RAW DATA ->
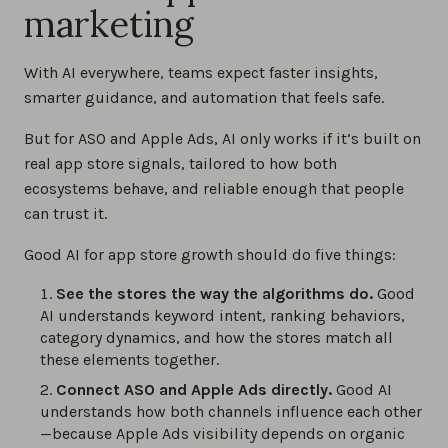
marketing
With AI everywhere, teams expect faster insights,
smarter guidance, and automation that feels safe.
But for ASO and Apple Ads, AI only works if it’s built on
real app store signals, tailored to how both
ecosystems behave, and reliable enough that people
can trust it.
Good AI for app store growth should do five things:
See the stores the way the algorithms do.
Good
AI understands keyword intent, ranking behaviors,
category dynamics, and how the stores match all
these elements together.
Connect ASO and Apple Ads directly.
Good AI
understands how both channels influence each other
—because Apple Ads visibility depends on organic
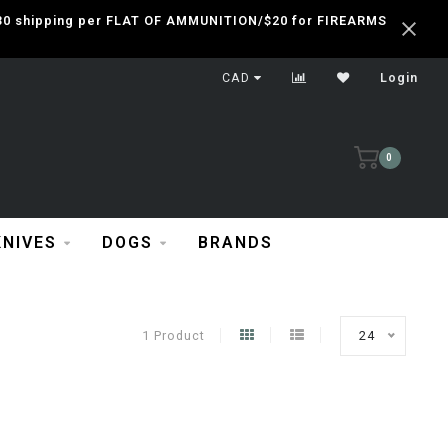
 $30 shipping per FLAT OF AMMUNITION/$20 for FIREARMS
CAD
Login
0
KNIVES
DOGS
BRANDS
1 Product
24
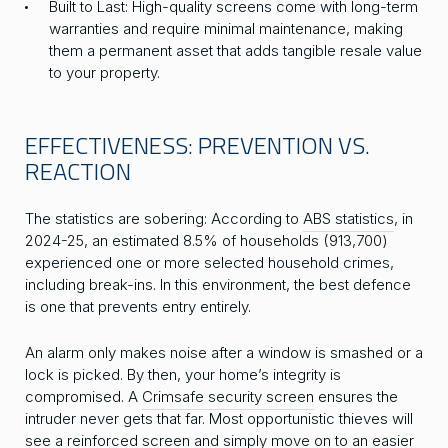
Built to Last: High-quality screens come with long-term
warranties and require minimal maintenance, making
them a permanent asset that adds tangible resale value
to your property.
EFFECTIVENESS: PREVENTION VS.
REACTION
The statistics are sobering: According to
ABS statistics
, in
2024-25, an estimated 8.5% of households (913,700)
experienced one or more selected household crimes,
including break-ins. In this environment, the best defence
is one that prevents entry entirely.
An alarm only makes noise after a window is smashed or a
lock is picked. By then, your home’s integrity is
compromised. A
Crimsafe security screen
ensures the
intruder never gets that far. Most opportunistic thieves will
see a reinforced screen and simply move on to an easier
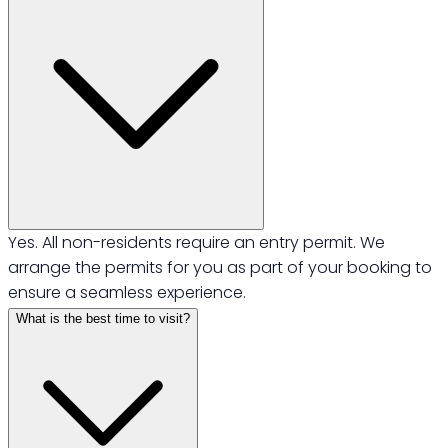
Yes. All non-residents require an entry permit. We
arrange the permits for you as part of your booking to
ensure a seamless experience.
What is the best time to visit?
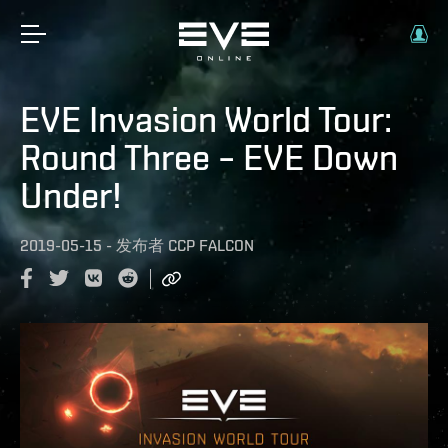
EVE Invasion World Tour:
Round Three – EVE Down
Under!
2019-05-15
-
发布者
CCP FALCON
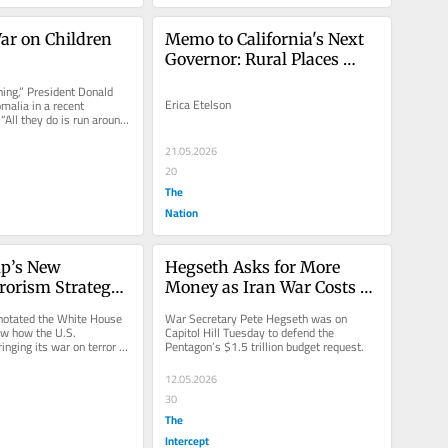
ar on Children
Memo to California's Next 
Governor: Rural Places 
Matter
hing,” President Donald 
Erica Etelson
malia in a recent 
“All they do is run around 
er.”...
21.05.2026
20
The
Nation
’s New 
Hegseth Asks for More 
rorism Strategy 
Money as Iran War Costs 
t Risk
Skyrocket
notated the White House 
War Secretary Pete Hegseth was on 
w how the U.S. 
Capitol Hill Tuesday to defend the 
nging its war on terror 
Pentagon’s $1.5 trillion budget request.
12.05.2026
30
The
Intercept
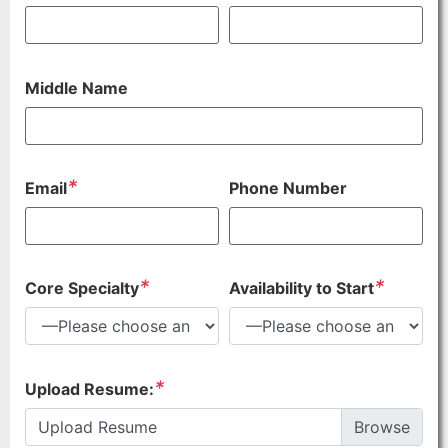
Middle Name
*
Email
Phone Number
*
*
Core Specialty
Availability to Start
*
Upload Resume:
Upload Resume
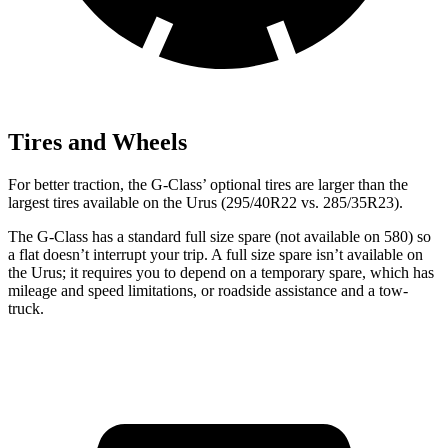
Tires and Wheels
For better traction, the G-Class’ optional tires are larger than the
largest tires available on the Urus (295/40R22 vs. 285/35R23).
The G-Class has a standard full size spare (not available on 580) so
a flat doesn’t interrupt your trip. A full size spare isn’t available on
the Urus; it requires you to depend on a temporary spare, which has
mileage and speed limitations, or roadside assistance and a tow-
truck.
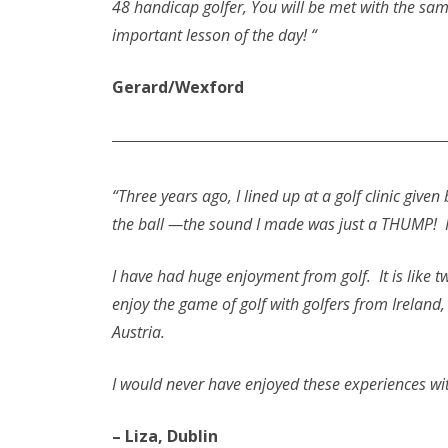
48 handicap golfer, You will be met with the sam
important lesson of the day! “
Gerard/Wexford
“Three years ago, I lined up at a golf clinic give
the ball —the sound I made was just a THUMP! H
I have had huge enjoyment from golf. It is like
enjoy the game of golf with golfers from Ireland
Austria.
I would never have enjoyed these experiences wi
– Liza, Dublin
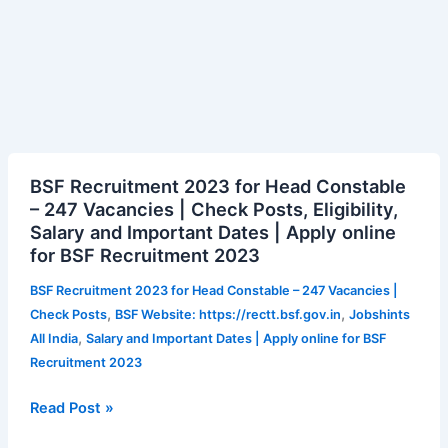
BSF
BSF Recruitment 2023 for Head Constable
Recruitment
– 247 Vacancies | Check Posts, Eligibility,
2023
Salary and Important Dates | Apply online
for
for BSF Recruitment 2023
Head
Constable
BSF Recruitment 2023 for Head Constable – 247 Vacancies |
–
,
,
Check Posts
BSF Website: https://rectt.bsf.gov.in
Jobshints
247
,
All India
Salary and Important Dates | Apply online for BSF
Vacancies
Recruitment 2023
|
Check
Read Post »
Posts,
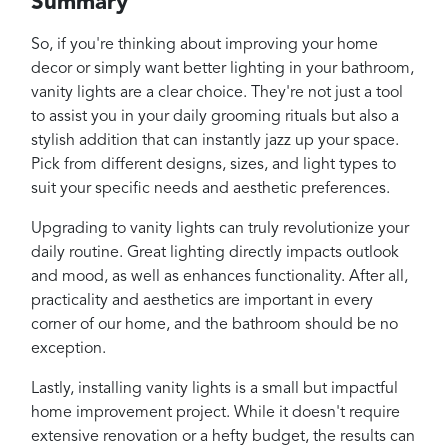
Summary
So, if you're thinking about improving your home
decor or simply want better lighting in your bathroom,
vanity lights are a clear choice. They're not just a tool
to assist you in your daily grooming rituals but also a
stylish addition that can instantly jazz up your space.
Pick from different designs, sizes, and light types to
suit your specific needs and aesthetic preferences.
Upgrading to vanity lights can truly revolutionize your
daily routine. Great lighting directly impacts outlook
and mood, as well as enhances functionality. After all,
practicality and aesthetics are important in every
corner of our home, and the bathroom should be no
exception.
Lastly, installing vanity lights is a small but impactful
home improvement project. While it doesn't require
extensive renovation or a hefty budget, the results can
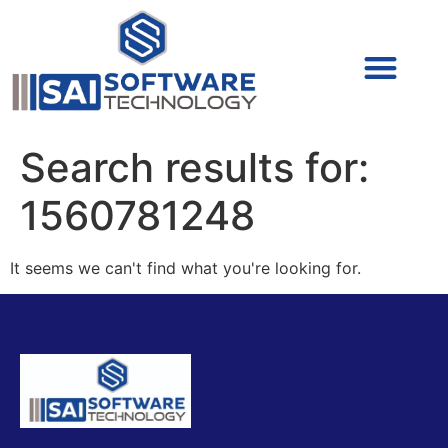
Cyber Security (IAM/PAM)
Cyber Security (Blue Team)
Cyber Security
Search results for:
1560781248
It seems we can't find what you're looking for.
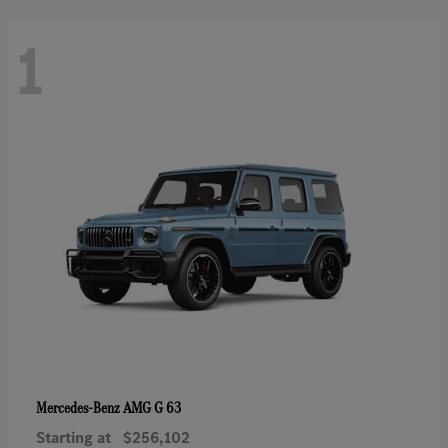
1
AMG G 63
Mercedes-Benz
Starting at
$256,102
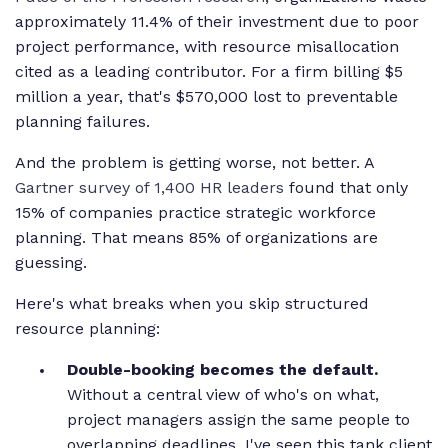
approximately 11.4% of their investment due to poor
project performance, with resource misallocation
cited as a leading contributor. For a firm billing $5
million a year, that's $570,000 lost to preventable
planning failures.
And the problem is getting worse, not better. A
Gartner survey of 1,400 HR leaders
found that only
15% of companies practice strategic workforce
planning. That means 85% of organizations are
guessing.
Here's what breaks when you skip structured
resource planning:
Double-booking becomes the default.
Without a central view of who's on what,
project managers assign the same people to
overlapping deadlines. I've seen this tank client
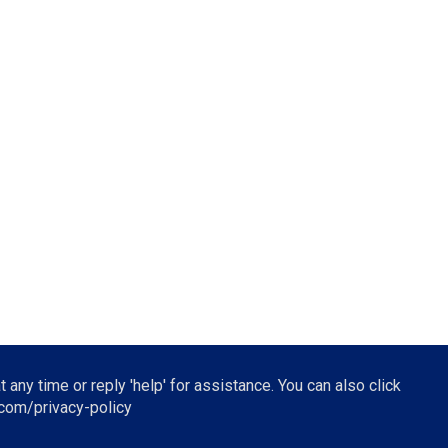
t any time or reply 'help' for assistance. You can also click
.com/privacy-policy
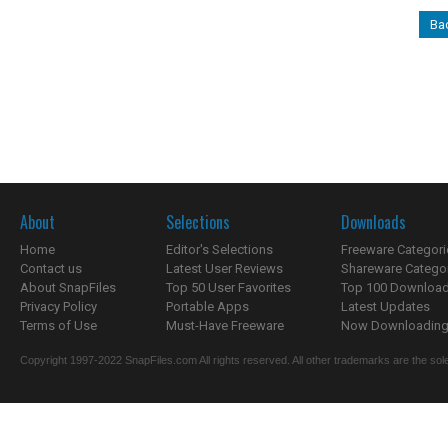
Ba
About
Selections
Downloads
Home
Editor's Selections
Freeware Categori
Contact us
Latest User Reviews
Shareware Catego
About SnapFiles
Top 50 User Favorites
Top 100 Downloa
Privacy Policy
Portable Apps
Latest Updates
Terms of Use
Must-Have Freeware
Now Downloading.
Copyright 1997-2022 SnapFiles.com All rights reserved. All other trademarks are the sole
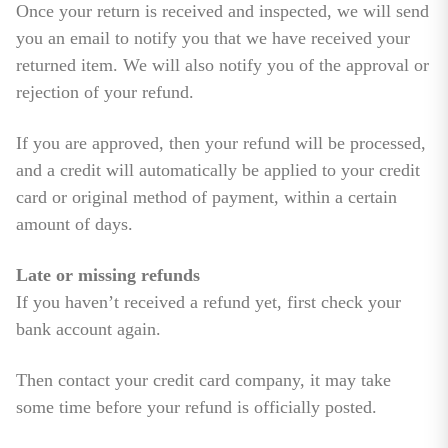
Once your return is received and inspected, we will send
you an email to notify you that we have received your
returned item. We will also notify you of the approval or
rejection of your refund.
If you are approved, then your refund will be processed,
and a credit will automatically be applied to your credit
card or original method of payment, within a certain
amount of days.
Late or missing refunds
If you haven’t received a refund yet, first check your
bank account again.
Then contact your credit card company, it may take
some time before your refund is officially posted.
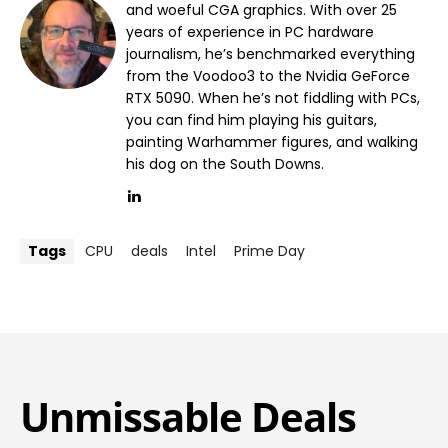
and woeful CGA graphics. With over 25
years of experience in PC hardware
journalism, he’s benchmarked everything
from the Voodoo3 to the Nvidia GeForce
RTX 5090. When he’s not fiddling with PCs,
you can find him playing his guitars,
painting Warhammer figures, and walking
his dog on the South Downs.
Tags
CPU
deals
Intel
Prime Day
Unmissable Deals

YOUR ASSIGNMENT ->
Copy exactly the material above from the line with "Without a central" to the line with "Editor's Selections", ends included, and nothing else. Leave out any picture.

RESPONSE ->
Without a central view of who's on what,
project managers assign the same people to
overlapping deadlines. I've seen this tank client
t any time or reply 'help' for assistance. You can also click
.com/privacy-policy
Ba
About
Selections
Downloads
Home
Editor's Selections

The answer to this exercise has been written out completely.